The word ‘refugee’ has a surprising origin

The World
Pious Huguenots are shown leaving church in the squalor of London in William Hogarth's 'Noon'

As long as there has been war, there have also been people fleeing conflict and attempting to find shelter outside their homeland.

But in English, the word "refugee" is suprisingly recent in origin. It has its roots in 17th-century France, when a huge influx of French migrants known as Huguenots left their country to escape religious persecution. The French réfugié became the English refugee.

Huguenots were Reformed Protestants who felt unable to follow their faith under France's Catholic monarchy. Tens of thousands of French Protestants settled in non-Catholic countries across Europe, and in colonies in America and South Africa, but one of the most common destinations was England — particularly the East End of London.

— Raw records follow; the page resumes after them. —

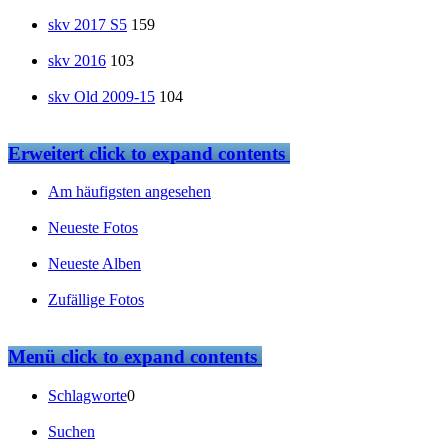
skv 2017 S5
159
skv 2016
103
skv Old 2009-15
104
Erweitert
click to expand contents
Am häufigsten angesehen
Neueste Fotos
Neueste Alben
Zufällige Fotos
Menü
click to expand contents
Schlagworte
0
Suchen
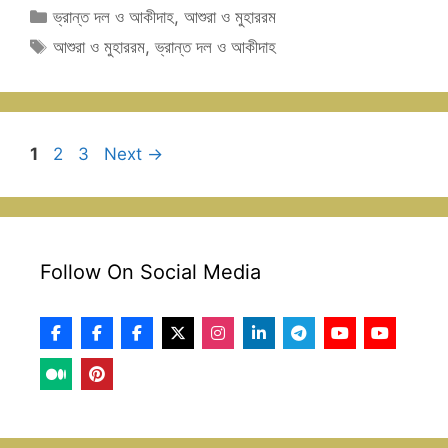
Categories
ভ্রান্ত দল ও আকীদাহ
,
আশুরা ও মুহাররম
Tags
আশুরা ও মুহাররম
,
ভ্রান্ত দল ও আকীদাহ
Page
Page
Page
1
2
3
Next
→
Follow On Social Media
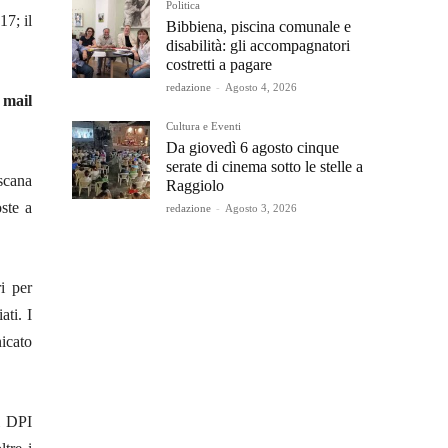
Politica
17; il
Bibbiena, piscina comunale e
disabilità: gli accompagnatori
costretti a pagare
redazione
-
Agosto 4, 2026
a
mail
Cultura e Eventi
Da giovedì 6 agosto cinque
serate di cinema sotto le stelle a
oscana
Raggiolo
ste a
redazione
-
Agosto 3, 2026
i per
ati. I
icato
 i DPI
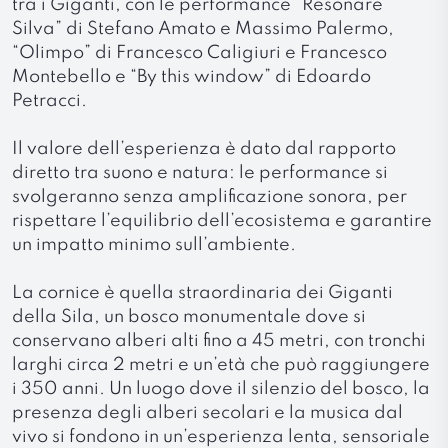
tra i Giganti, con le performance “Resonare
Silva” di Stefano Amato e Massimo Palermo,
“Olimpo” di Francesco Caligiuri e Francesco
Montebello e “By this window” di Edoardo
Petracci.
Il valore dell’esperienza è dato dal rapporto
diretto tra suono e natura: le performance si
svolgeranno senza amplificazione sonora, per
rispettare l’equilibrio dell’ecosistema e garantire
un impatto minimo sull’ambiente.
La cornice è quella straordinaria dei Giganti
della Sila, un bosco monumentale dove si
conservano alberi alti fino a 45 metri, con tronchi
larghi circa 2 metri e un’età che può raggiungere
i 350 anni. Un luogo dove il silenzio del bosco, la
presenza degli alberi secolari e la musica dal
vivo si fondono in un’esperienza lenta, sensoriale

The journey was dangerous: Some accounts from the time are eerily reminiscent of modern refugees' attempts to enter Europe. A newsletter in 1681 described boats arriving "with few men in them, they sending their wives and children away first, and most of these have run great hazards at sea."

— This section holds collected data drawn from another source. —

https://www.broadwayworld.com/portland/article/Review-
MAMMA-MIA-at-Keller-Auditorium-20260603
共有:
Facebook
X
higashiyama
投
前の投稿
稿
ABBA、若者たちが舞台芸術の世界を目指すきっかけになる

Then as now, the refugees received a mixed welcome. One pamphlet from the time mocks Huguenots as "canary birds naturalised in Utopia" — a reference to a stereotype of Huguenots keeping pet birds in cages in their workplaces. Utopia was, of course, England. 

Not all the responses were unsympathetic, however. A sense of fellowship from some English Protestants helped the Huguenots to integrate into the British economy relatively quickly.

One 17th-century sermon by the preacher Samuel Bolde berates its readers for their failure to feel empathy: "Now if you would find help, and relief from others, when destitute, afflicted, and persecuted, have some regard to, your persecuted Neighbours, in this their day of affliction. Nature, Religion, Christianity, all that is good and excellent intreat, and importune your Charity. Can you deny these sufferers?"

Eventually, the Huguenots assimilated remarkably thoroughly into British life. Some of the most famous figures in British culture and politics have Huguenot family names. The actor Laurence Olivier, Peter Mark Roget (of Roget's Thesaurus), and Sir John Houblon, the founder of the Bank of England, are typical examples.